INPUT MATERIAL:
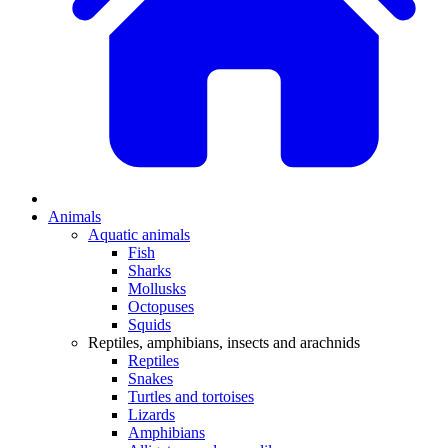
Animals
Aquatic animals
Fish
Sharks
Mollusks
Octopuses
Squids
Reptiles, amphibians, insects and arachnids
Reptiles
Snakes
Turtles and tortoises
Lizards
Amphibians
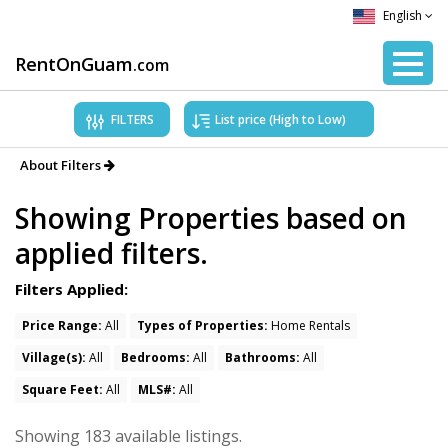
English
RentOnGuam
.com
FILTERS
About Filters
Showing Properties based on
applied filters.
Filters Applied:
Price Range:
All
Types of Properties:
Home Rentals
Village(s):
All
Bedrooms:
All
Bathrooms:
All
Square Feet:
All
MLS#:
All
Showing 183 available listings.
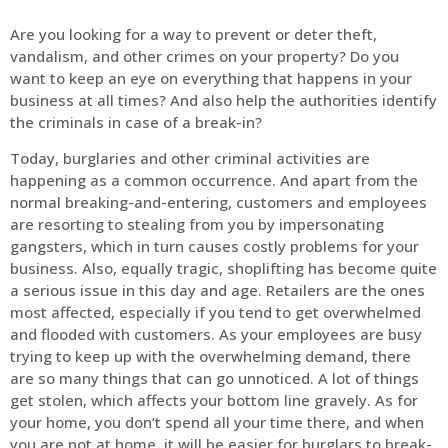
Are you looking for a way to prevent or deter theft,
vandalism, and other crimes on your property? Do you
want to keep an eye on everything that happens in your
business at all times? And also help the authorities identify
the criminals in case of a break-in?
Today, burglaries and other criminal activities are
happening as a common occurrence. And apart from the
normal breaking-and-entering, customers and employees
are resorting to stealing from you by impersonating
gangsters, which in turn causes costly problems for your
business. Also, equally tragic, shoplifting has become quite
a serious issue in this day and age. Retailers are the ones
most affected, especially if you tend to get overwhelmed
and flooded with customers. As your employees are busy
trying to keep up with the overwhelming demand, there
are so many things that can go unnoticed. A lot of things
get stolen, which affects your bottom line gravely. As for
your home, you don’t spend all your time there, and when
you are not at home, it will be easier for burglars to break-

TASK PROMPT:
Repeat only the lines between the start of the data and the line with "business at all", including those two lines, and skip the pictures.

SOLUTION TO THE PROBLEM:
Animals
Aquatic animals
Fish
Sharks
Mollusks
Octopuses
Squids
Reptiles, amphibians, insects and arachnids
Reptiles
Snakes
Turtles and tortoises
Lizards
Amphibians
English
RentOnGuam
.com
FILTERS
About Filters
Showing Properties based on
applied filters.
Filters Applied:
Price Range:
All
Types of Properties:
Home Rentals
Village(s):
All
Bedrooms:
All
Bathrooms:
All
Square Feet:
All
MLS#:
All
Showing 183 available listings.
Are you looking for a way to prevent or deter theft,
vandalism, and other crimes on your property? Do you
want to keep an eye on everything that happens in your
business at all times? And also help the authorities identify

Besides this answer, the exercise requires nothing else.